Monsignor Carlo Alberto Capella was detained by Holy See security officials on Saturday, the Vatican said. The suspect formerly worked as a Vatican City diplomat to the US, reported La Republica, but was suddenly recalled from his position in Washington last year.

The US State Department identified Capella as having possibly violated child pornography laws. It's alleged the monsignor downloaded and disseminated child pornography during a visit to Canada.

The press office for the Pope has addressed the allegations against Capella, saying he was arrested regarding Article 10 of Vatican State Law, which relates to child pornography. If found guilty of violating this law, Capella could face up to 12 years in prison. Capella is in custody at police barracks near St. Peter's Square in the Vatican.
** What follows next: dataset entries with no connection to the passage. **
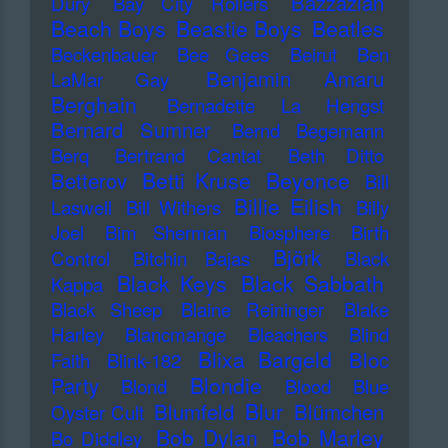
Bazzazian
Dury
Bay City Rollers
Beach Boys
Beastie Boys
Beatles
Beckenbauer
Bee Gees
Beirut
Ben
Benjamin Amaru
LaMar Gay
Berghain
Bernadette La Hengst
Bernard Sumner
Bernd Begemann
Berq
Bertrand Cantat
Beth Ditto
Betti Kruse
Beyonce
Betterov
Bill
Billie Eilish
Laswell
Bill Withers
Billy
Joel
Bim Sherman
Biosphere
Birth
Björk
Control
Bitchin Bajas
Black
Black Keys
Black Sabbath
Kappa
Black Sheep
Blaine Reininger
Blake
Harley
Blancmange
Bleachers
Blind
Blixa Bargeld
Bloc
Faith
Blink-182
Blondie
Party
Blond
Blood
Blue
Blur
Blumfeld
Blümchen
Oyster Cult
Bob Dylan
Bob Marley
Bo Diddley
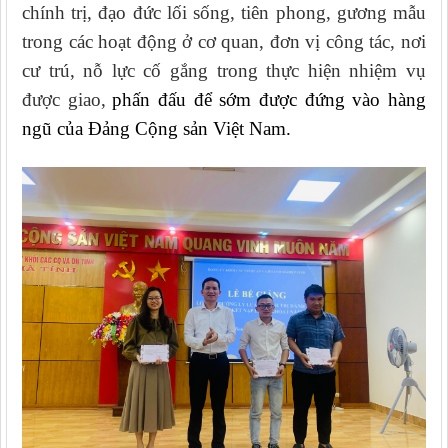
chính trị, đạo đức lối sống, tiên phong, gương mẫu
trong các hoạt động ở cơ quan, đơn vị công tác, nơi
cư trú, nỗ lực cố gắng trong thực hiện nhiệm vụ
được giao,
phấn đấu để sớm được đứng vào hàng
ngũ của Đảng Cộng sản Việt Nam.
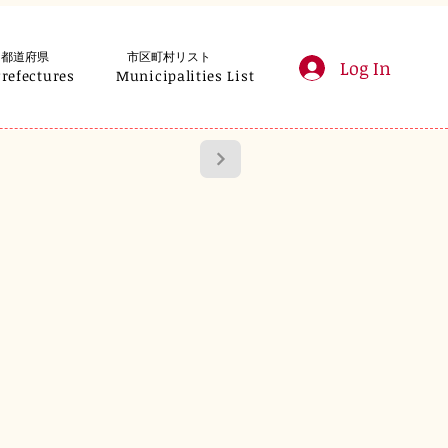
都道府県
市区町村リスト
Log In
Prefectures
Municipalities List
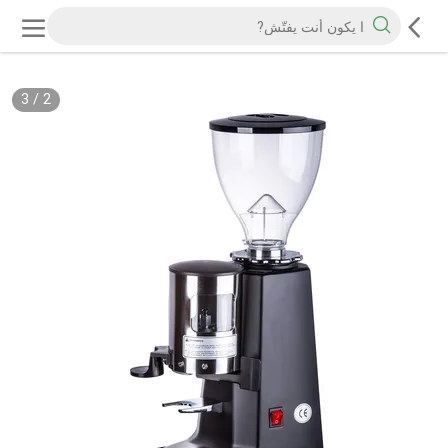
3
/
2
"This morning at the suggestion of Promoter of Justice, the Judge Instructor of the Vatican City State Court issued a warrant for the arrest of Mons. Carlo Alberto Capella. The accused is detained in a cell at the barracks of the Corps of the Gendarmerie," the statement reads.

During his tenure, Pope Francis has promised a crackdown on clerical abuse. In 2017, the Pontiff vowed to have "zero tolerance" for sexual abuse, which has tarnished the church for decades.

However, the Pope has been criticized for his handling of abuse victims. Earlier this year, he was accused of causing "pain and offense" to victims of Reverend Fernando Karadima. Speaking about allegations that a bishop had concealed Karadima's crimes, Francis indicated that victims were in danger of slandering the bishop, Juan Barros, who, as a protégé of Karadima, has also been the subject of controversy.

"The day they bring me proof against Bishop Barros, I'll speak. There is not one shred of proof against him. It's all calumny [defamation]," the pontiff said, to much criticism.

Karadima was first reported to the church in 2002, over allegations he would kiss and fondle his adolescent parishioners in the Chilean capital, Santiago. An official Vatican investigation was launched in 2010. While the Catholic Church removed him from ministry and sentenced him to a lifetime of "penance and prayer," Karadima escaped criminal charges. Barros is alleged to have witnessed some of Karadima's abuse.